Top of Data
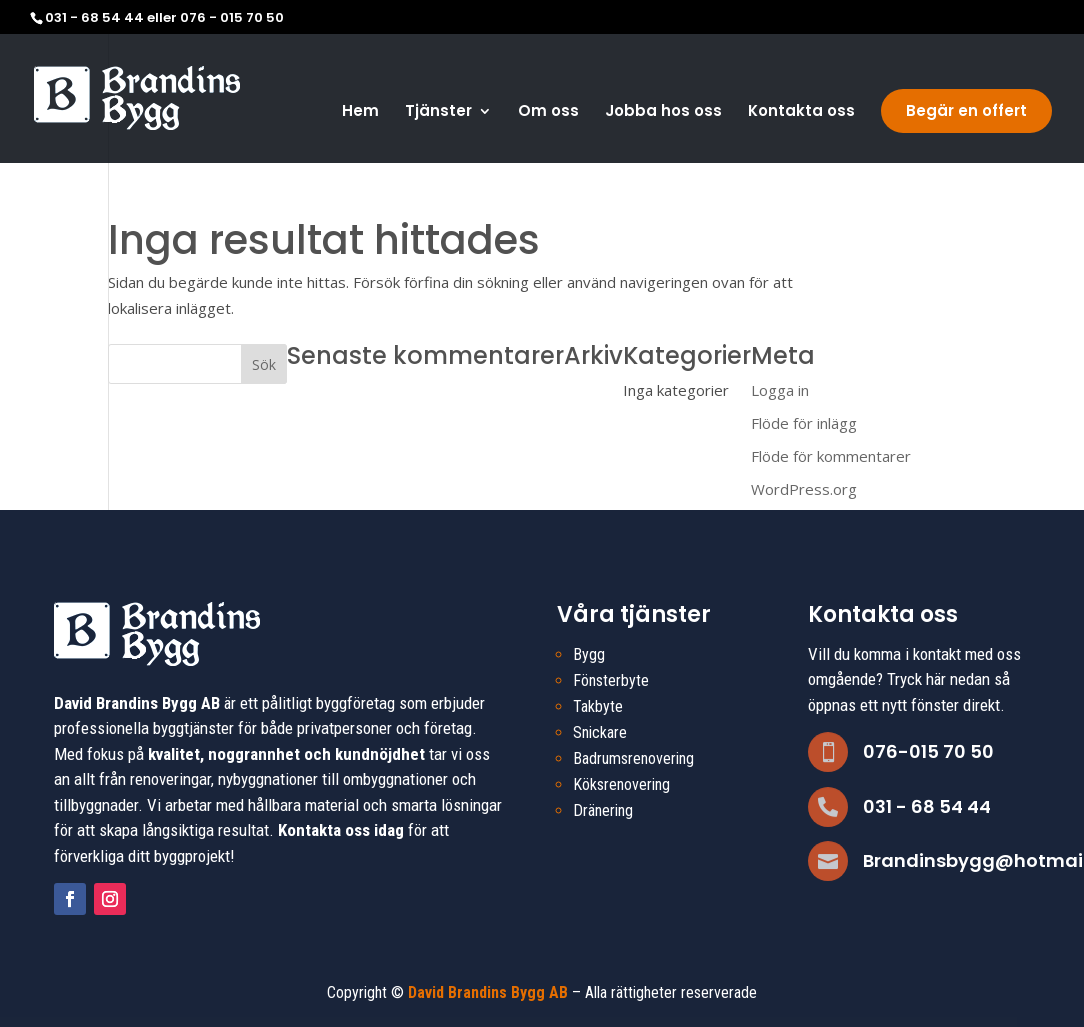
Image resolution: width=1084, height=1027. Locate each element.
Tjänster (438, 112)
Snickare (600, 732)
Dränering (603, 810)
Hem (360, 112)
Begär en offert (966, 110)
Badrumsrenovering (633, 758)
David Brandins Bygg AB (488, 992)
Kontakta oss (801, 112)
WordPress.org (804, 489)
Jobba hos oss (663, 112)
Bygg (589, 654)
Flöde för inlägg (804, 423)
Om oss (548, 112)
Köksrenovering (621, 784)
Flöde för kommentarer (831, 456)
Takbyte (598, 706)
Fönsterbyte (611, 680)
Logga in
Bottom of Data
Top of Data
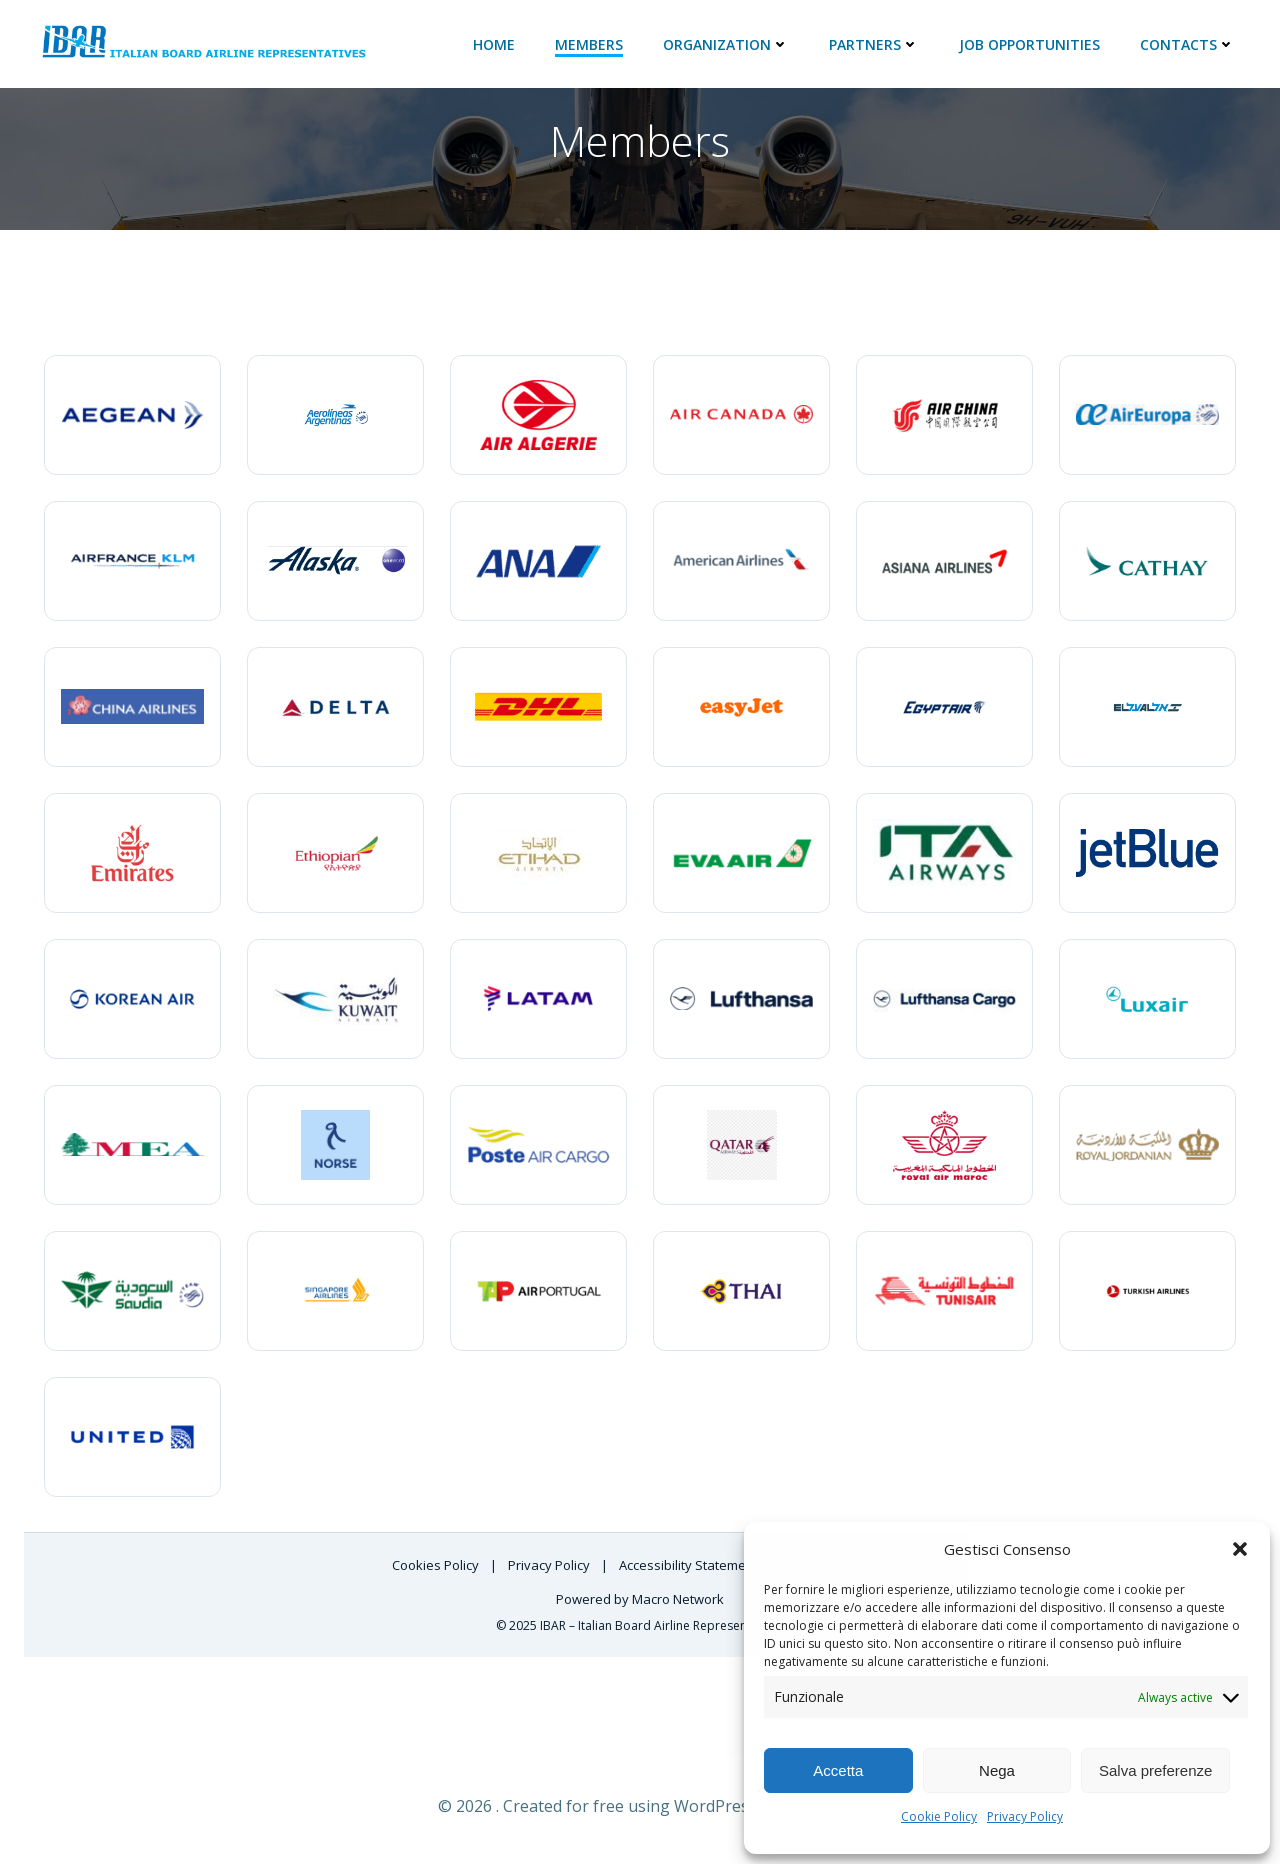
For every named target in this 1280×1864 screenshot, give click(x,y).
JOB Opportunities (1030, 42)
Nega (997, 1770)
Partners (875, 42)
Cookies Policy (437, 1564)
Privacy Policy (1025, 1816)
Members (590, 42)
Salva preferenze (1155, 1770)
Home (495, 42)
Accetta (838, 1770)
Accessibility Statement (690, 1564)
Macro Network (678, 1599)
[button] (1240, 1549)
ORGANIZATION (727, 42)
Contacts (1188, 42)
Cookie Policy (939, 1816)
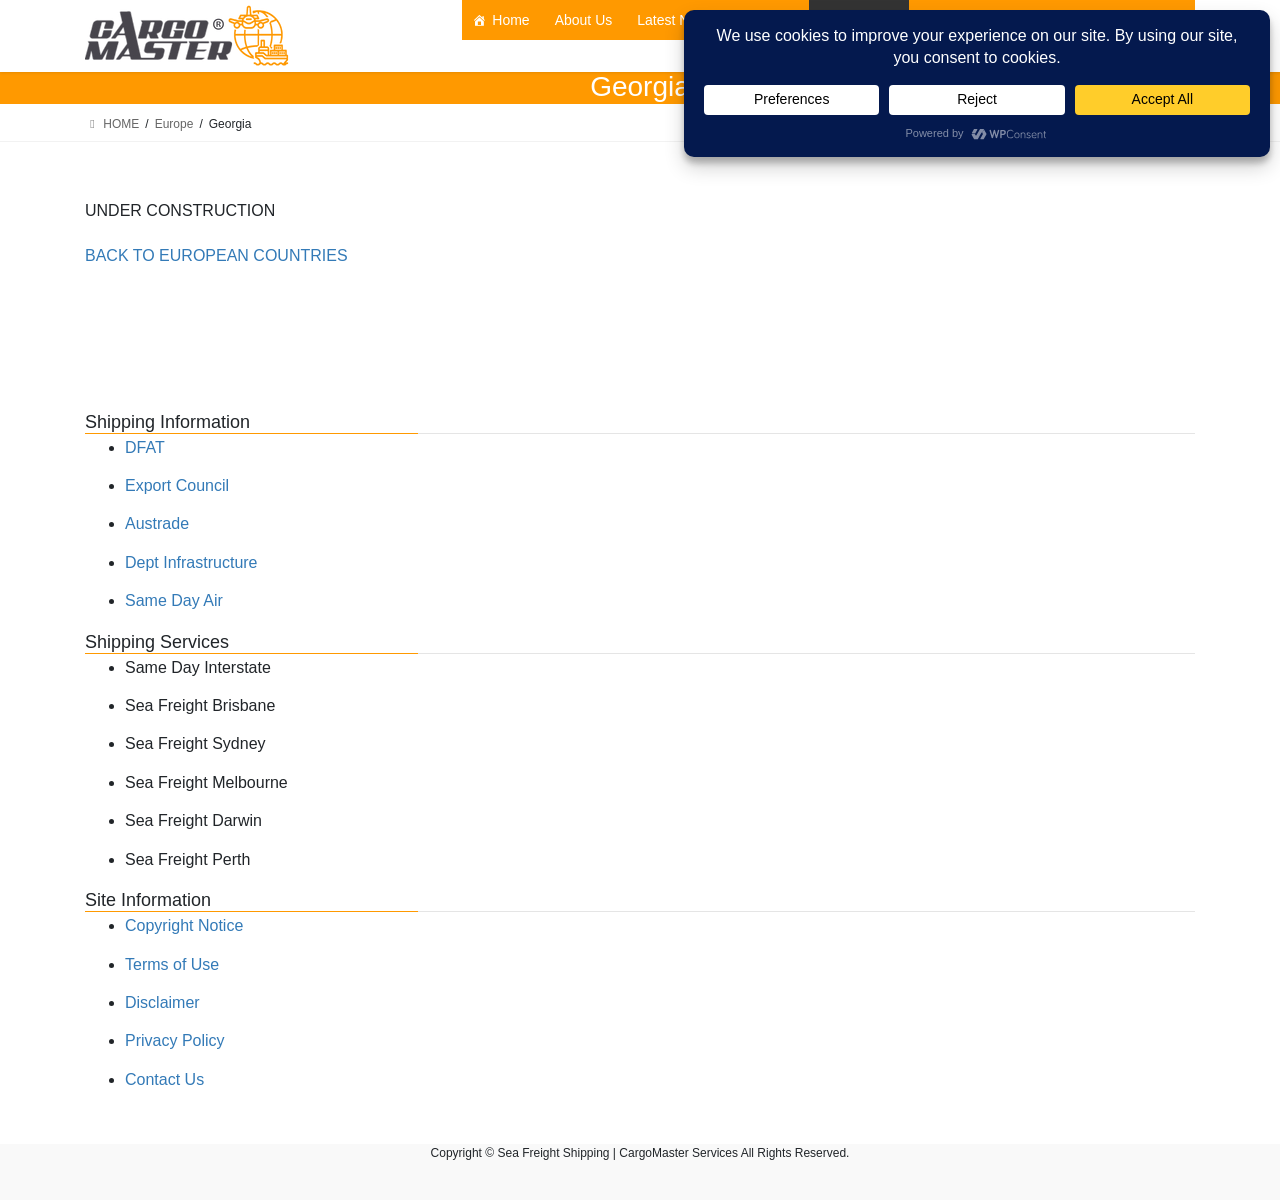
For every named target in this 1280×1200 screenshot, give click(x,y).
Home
Bottom of Data
Top of Data
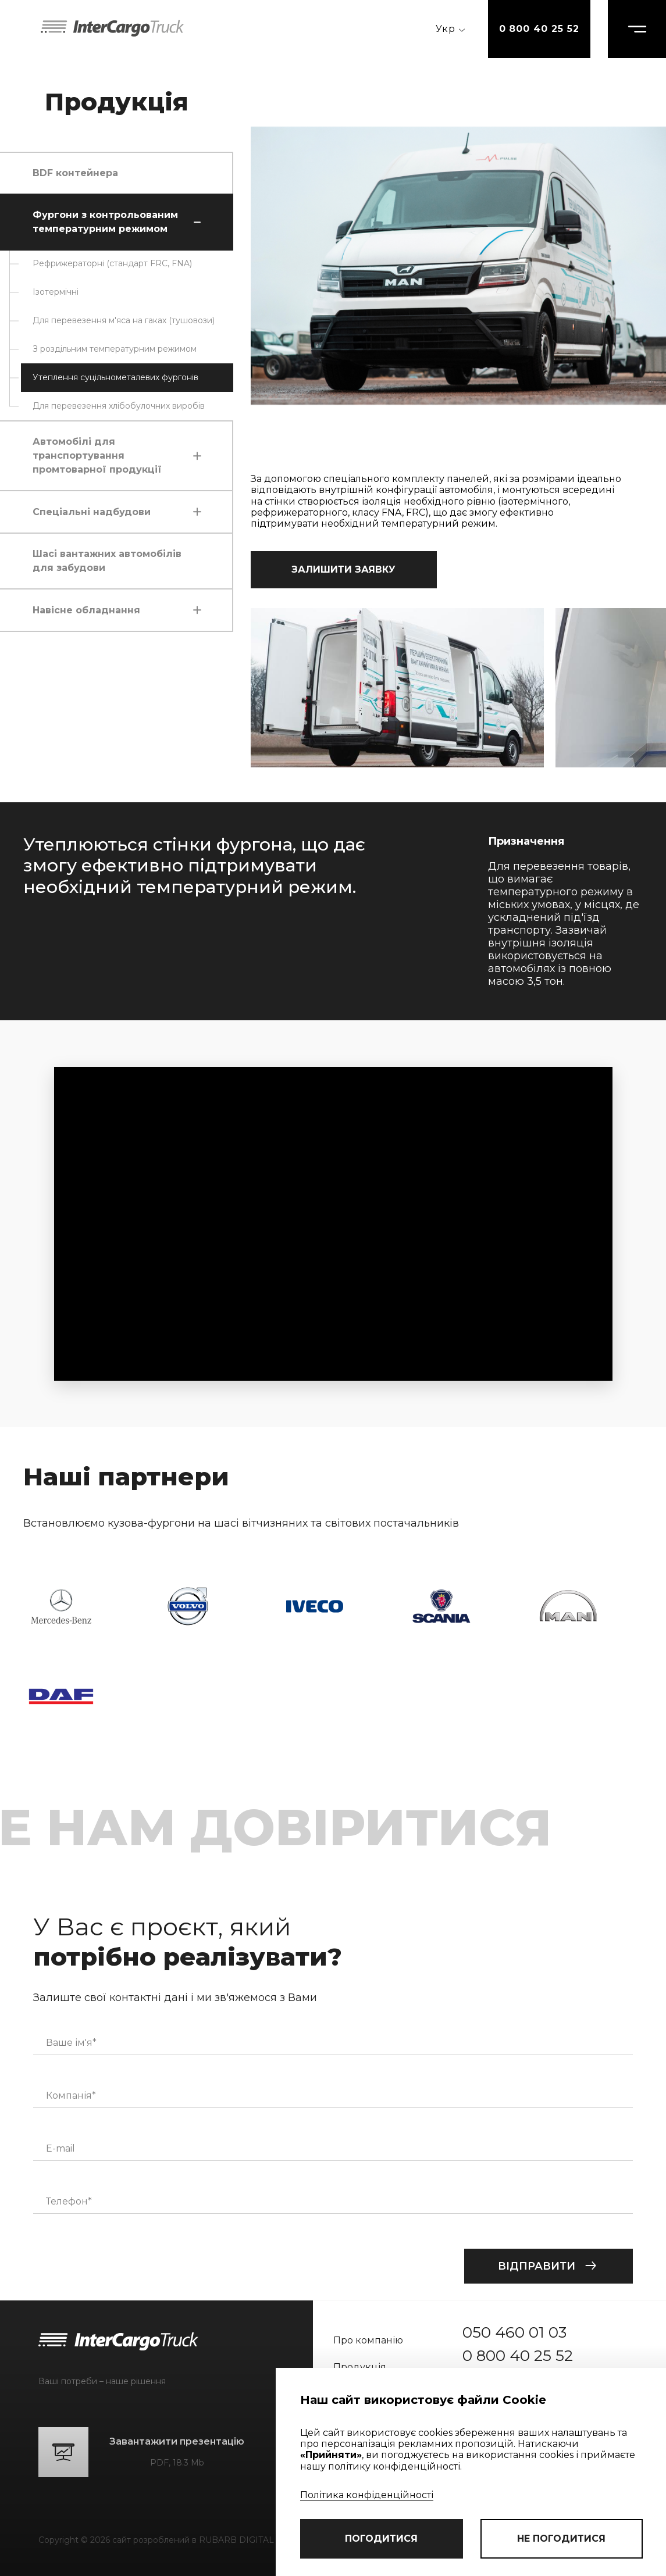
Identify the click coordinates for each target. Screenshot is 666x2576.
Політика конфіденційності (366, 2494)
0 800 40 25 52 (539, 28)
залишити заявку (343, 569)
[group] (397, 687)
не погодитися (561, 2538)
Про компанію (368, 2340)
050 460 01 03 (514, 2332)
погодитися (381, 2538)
Bottom of Data
When a line in the listing has the word "target", return that line.

For every named target in this 1280×1864 screenshot, give click(x,y).
For every named target in this 1280×1200 screenshot, give click(x,y).
Identify the click coordinates for each target. Screenshot is 666x2576.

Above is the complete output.